Während der Krieg in Syrien an Intensität zugenommen hat, sind die häufigen Aufrufe von Ärzte ohne Grenzen und anderen, das Internationale Humanitäre Recht (IHL) und die Regeln des Krieges einzuhalten, auf taube Ohren gestoßen. Wir rufen weiter dazu auf und fordern nun zudem: Damit die Mediziner ihre Arbeit machen können, müssen die Bombardierungen durch die syrische Regierung und die bewaffneten Oppositionsgruppen in Ost-Ghuta sofort gestoppt werden. Wir rufen jeden Mitgliedsstaat der Vereinten Nationen, der militärisch in Syrien involviert ist oder Kriegsparteien unterstützt, dazu auf, seine Mitschuld an der sich abzeichnenden medizinischen Katastrophe anzuerkennen und dringend seinen Einfluss geltend zu machen, um diese Krise zu entschärfen.

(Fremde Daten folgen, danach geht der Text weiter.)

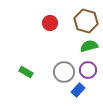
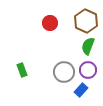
brown hexagon: rotated 10 degrees clockwise
green semicircle: moved 1 px left; rotated 54 degrees counterclockwise
green rectangle: moved 4 px left, 2 px up; rotated 40 degrees clockwise
blue rectangle: moved 3 px right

Eine humanitäre Intervention muss Ärzte ohne Grenzen zufolge Folgendes beinhalten:

  • Unterbrechung der Bombardierung und des Beschusses, um eine Neuorganisation der medizinischen Versorgung zu ermöglichen

  • Erlaubnis zur medizinischen Evakuierung der kritischsten Patienten

  • Erlaubnis für unabhängige humanitäre medizinische Organisationen, das Gebiet zu betreten und praktische Hilfe zu leisten

  • Massiver Nachschub von lebensrettenden Medikamenten und medizinischen Hilfsgütern

  • Vor, während und nach jeder Kampfpause ist sicherzustellen, dass zivile Bereiche auf beiden Seiten, einschließlich der medizinischen Einrichtungen, nicht getroffen werden

Zu Beginn der jüngsten Eskalation in Ost-Ghuta stellte Ärzte ohne Grenzen zehn Gesundheitseinrichtungen ein umfassendes Paket regelmäßiger Unterstützung zur Verfügung und half zunehmend anderen Einrichtungen mit medizinischen Notfallspenden. Selbst Einrichtungen, die jahrelang keine Unterstützung von Ärzte ohne Grenzen angefragt hatten, hatten um Hilfe gebeten. Ärzte ohne Grenzen spendete daher den meisten Krankenhäusern und Kliniken aus den rasch schwindenden Beständen der Organisation - dabei fehlte einiges wichtiges grundlegendes Material für Operationen, das in Ost-Ghuta nicht besorgt werden kann. In den unterstützten Einrichtungen sind keine Mitarbeiter von Ärzte ohne Grenzen anwesend.

Im Norden Syriens betreibt Ärzte ohne Grenzen fünf Gesundheitseinrichtungen und drei mobile Klinikteams und hat Partnerschaften mit fünf Einrichtungen. Aus der Ferne unterstützt Ärzte ohne Grenzen landesweit etwa 50 Gesundheitseinrichtungen in Regionen, in denen Mitarbeiter nicht direkt vor Ort sein können. Die Organisation ist nicht in Gebieten tätig, die vom Islamischen Staat kontrolliert werden, da es von dessen Führung keine Zusicherungen im Hinblick auf Sicherheit und Unparteilichkeit gegeben hat. Ärzte ohne Grenzen kann auch nicht in von der Regierung kontrollierten Gebieten arbeiten, da diese der Organisation bislang den Zugang verwehrt. Um die Unabhängigkeit zu gewährleisten, nimmt Ärzte ohne Grenzen keine staatliche Unterstützung für die Arbeit in Syrien an.